What you are asked to do »
Would you return the data exactly as given, except for its pictures?

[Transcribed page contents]
---

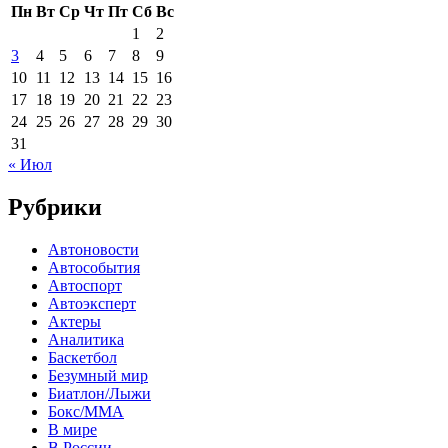
Пн
Вт
Ср
Чт
Пт
Сб
Вс
1
2
3
4
5
6
7
8
9
10
11
12
13
14
15
16
17
18
19
20
21
22
23
24
25
26
27
28
29
30
31
« Июл
Рубрики
Автоновости
Автособытия
Автоспорт
Автоэксперт
Актеры
Аналитика
Баскетбол
Безумный мир
Биатлон/Лыжи
Бокс/MMA
В мире
В России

---

Answer »
Пн
Вт
Ср
Чт
Пт
Сб
Вс
1
2
3
4
5
6
7
8
9
10
11
12
13
14
15
16
17
18
19
20
21
22
23
24
25
26
27
28
29
30
31
« Июл
Рубрики
Автоновости
Автособытия
Автоспорт
Автоэксперт
Актеры
Аналитика
Баскетбол
Безумный мир
Биатлон/Лыжи
Бокс/MMA
В мире
В России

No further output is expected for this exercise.